[MO] Residue at ∞ and ∑(-1)^n x^(2^(2^n))

[Caleb]

I agree with james.

The residue at oo is linked to those at 0.

However in case our function is more complicated or we do not have a reflection formula ...
Im not sure.

Maybe something like

f(x) + h(f(1/x)) = g(x)

Can be used and considered a reflection kinda.

regards

tommy1729

Hey, Tommy;

I sent Caleb the PDF, not you yet; but "reflection formula" is more a term I'm using loosely. It's not literally \(f(x) = f(1/x)\) or something like this. It's more so we can use \(f(x)\) to construct \(f(1/x)\) and vice versa. Which is why I refer to it as a reflection formula. Essentially; we can reconstruct \(f(x)\) about \(x =0\) using the taylor coefficients of \(f(x)\) about \(x =\infty\)--I just like using "reflection formula" as a term; because it relates to Lambert series; and generalizes the simple reflection formula you see. I'm not actually just saying \(f(1/x) = h(f(x))\) or something!

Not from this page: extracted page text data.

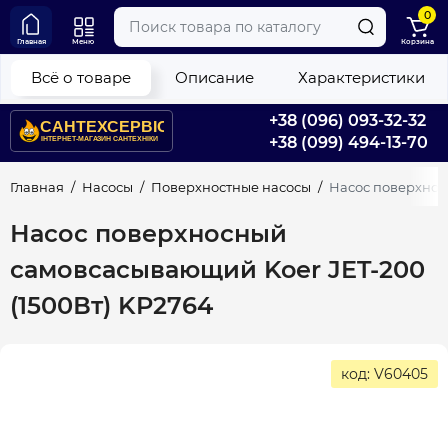
0
Главная
Меню
Корзина
Всё о товаре
Описание
Характеристики
+38 (096) 093-32-32
+38 (099) 494-13-70
Главная
Насосы
Поверхностные насосы
Насос поверхнос
Насос поверхносный
самовсасывающий Koer JET-200
(1500Вт) KP2764
код: V60405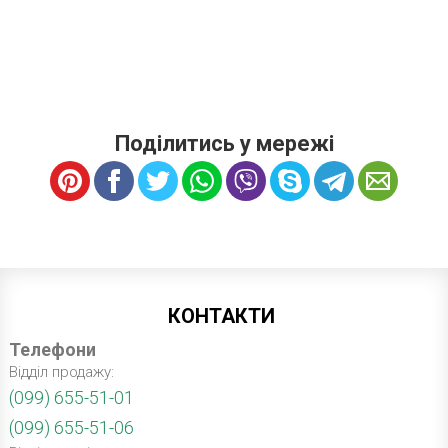
Поділитись у мережі
КОНТАКТИ
Телефони
Відділ продажу:
(099) 655-51-01
(099) 655-51-06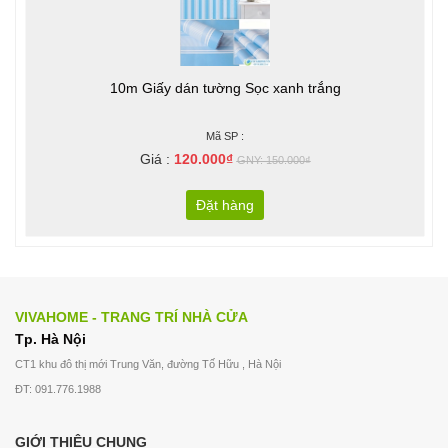
10m Giấy dán tường Sọc xanh trắng
Mã SP :
Giá :
120.000₫
GNY: 150.000₫
Đặt hàng
VIVAHOME - TRANG TRÍ NHÀ CỬA
Tp. Hà Nội
CT1 khu đô thị mới Trung Văn, đường Tố Hữu , Hà Nội
ĐT: 091.776.1988
GIỚI THIỆU CHUNG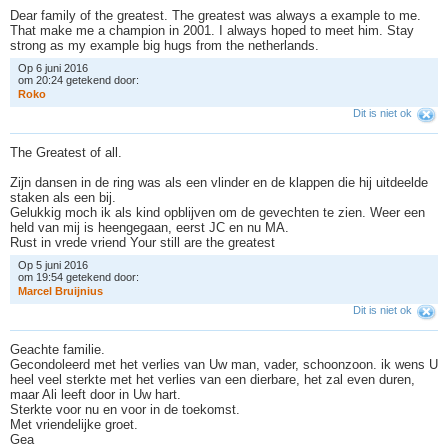
Dear family of the greatest. The greatest was always a example to me.
That make me a champion in 2001. I always hoped to meet him. Stay
strong as my example big hugs from the netherlands.
Op 6 juni 2016
om 20:24 getekend door:
R
o
k
o
Dit is niet ok
The Greatest of all.
Zijn dansen in de ring was als een vlinder en de klappen die hij uitdeelde
staken als een bij.
Gelukkig moch ik als kind opblijven om de gevechten te zien. Weer een
held van mij is heengegaan, eerst JC en nu MA.
Rust in vrede vriend Your still are the greatest
Op 5 juni 2016
om 19:54 getekend door:
M
a
r
c
e
l
B
r
u
i
j
n
i
u
s
Dit is niet ok
Geachte familie.
Gecondoleerd met het verlies van Uw man, vader, schoonzoon. ik wens U
heel veel sterkte met het verlies van een dierbare, het zal even duren,
maar Ali leeft door in Uw hart.
Sterkte voor nu en voor in de toekomst.
Met vriendelijke groet.
Gea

I haven't read all the way through the paper yet, but I'm guessing that the type of residues I'm considering here aren't quite covered under the cased you consider. These aren't your usual residue at ∞, they are more like parts or sections of a residue. Here's what it looks like if you map from z -> 1/z, so that the residues at ∞ get moved to zero. Here, for example, is what a countour looks like that picks up the residue
   
You can't use any simple for the the Cauchy integral formula here, because you can't close the contour. Its a bit interesting, because your integrating over a function that is analytic inside the whole region, except on only a single point at 0, and there's no way around that point, i.e. every contour needs to include 0 to be closed and integrate over the right region.